Absolut Intransi-Gince

| Indianapolis, IN, USA | Working | April 18, 2013

Me: “Excuse me; I was looking for [brand] gin, but I didn’t see any on the shelf.  Do you know if you have any more in the back, or am I not looking in the right section?”

Employee: “You don’t want that.”

Me: “Excuse me?”

Employee: “Gin is gross. It tastes like floor cleaner. You don’t want that.”

Me: “Actually, I am rather fond of that brand of gin. And, I need gin to take to a party where we are making gin martinis.”

Employee: “Buy vodka; it’s better.”

Me: “No, thank you. I don’t want vodka. I want gin  Now, are you all out of [brand]?”

Employee: “H*** if I know. Gin is nasty!”
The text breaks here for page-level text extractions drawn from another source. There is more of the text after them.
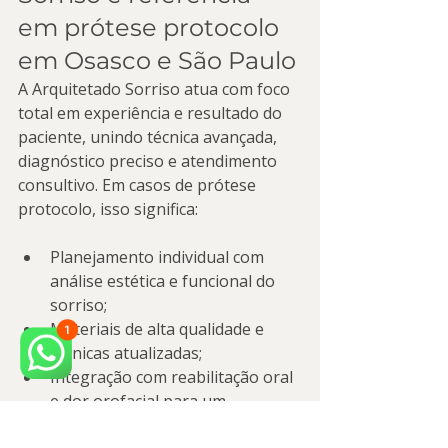
em prótese protocolo 
em Osasco e São Paulo
A Arquitetado Sorriso atua com foco 
total em experiência e resultado do 
paciente, unindo técnica avançada, 
diagnóstico preciso e atendimento 
consultivo. Em casos de prótese 
protocolo, isso significa:
Planejamento individual com 
análise estética e funcional do 
sorriso;
Materiais de alta qualidade e 
técnicas atualizadas;
Integração com reabilitação oral 
e dor orofacial para um 
resultado duradouro;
Me: “Umm…okay. I’m sorry you don’t care for it, but could you still check to see if you have any more of that brand in the back?”

Employee: “No.”

Me: “No?”

Employee: “That’s what I said. No. I won’t check. Gin is nasty. Trust me, dude, I’m saving you from yourself. You don’t want gin.”

Me: “Is there someone else I can speak to? Is there a manager, perhaps?”

Employee: “Yes, there is, but I won’t get him.”

Me: “Why not?”

Employee: “Dude, you don’t get it. Gin sucks. It’s nasty. It tastes like a floor cleaner. I gotta protect the reputation of this store, so I can’t let you buy s****y alcohol!”

Me: “Never mind. I’ll get a different brand.”

(I wander back over to the section where the gin is stocked and pick out a different brand to purchase. I return to the counter and set the bottle down. The employee picks it up, sees what it is, and puts it under his counter.)

Employee: “For God’s sake, dude! I already told you, you don’t want gin! Get vodka, won’t you?”

Me: “Okay, listen: you don’t like gin, I understand. But, I happen to like it. Please, can I just purchase that bottle and be on my way?”

Employee: “Nope, not gonna happen.”

Me: “Okay, then get your manager. Please.”

Employee: “Fine, have it your way!”

(The employee calls the manager from the back.  The manager, an older gentleman, comes out of the backroom and approaches me.)

Manager: “Is there a problem here?”

Me: “Yes, there is. I just want to buy a bottle of gin, but your employee won’t let me.”

Manager: “Why would you want to buy that? Gin sucks!”

(I walked out. Luckily, I found another liquor store a few blocks away that had my preferred brand of gin.)